I know that the moment of inertia (here, just I), is this:
I = integral of [ (x^2 + y^2) dm]
and
p = M/V, so
dm = pdV, so
I = p * integral of [ (x^2 + y^2) dV], so
I = p * triple integral of [ (x^2 + y^2) dx dy dz]
This will need to be done as the sum of two integrals, since there is a discontinuity in the change in y.
For the first integral:
The limits of the x integral are -a to 0.
The limits of the y integral are -a/√3 to 2a/√3.
The limits of the z integral are, let's say, 0 to h.
I evaluated this to be p*h*(-4/3)(a^4)/(√3)
Since p = M/V and V = (h*a^2)/(√3), the first integral equals
M*(-4/3)(a^2)
For the second integral:
The limits of the x integral are 0 to a.
The limits of the y integral are 2a/√3 to -a/√3.

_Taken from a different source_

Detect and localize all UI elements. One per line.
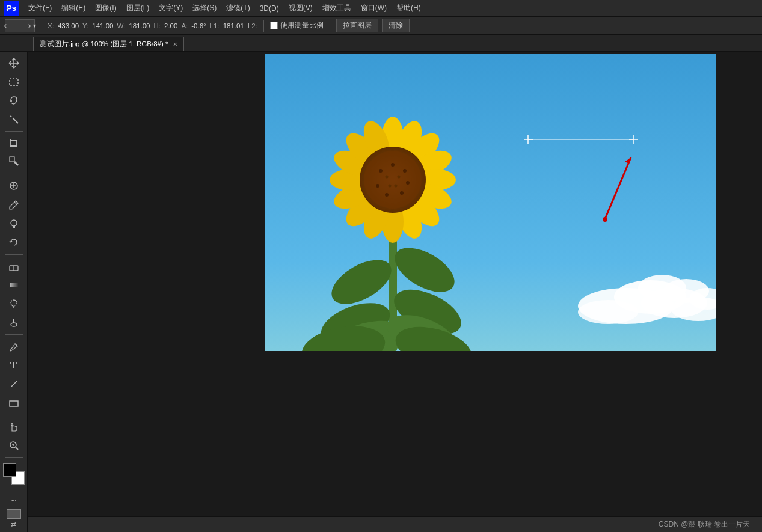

The limits of the z integral are 0 to h.
I evaluated this to be, of course, the same thing,
M*(-4/3)(a^2)
So,
I = (-8/3)(a^2)M
That should be the moment of inertia for rotation about the z axis.
The products of inertia should both be zero (because of symmetry).
Does this seem right? More importantly, is it right? Thank you for looking at it.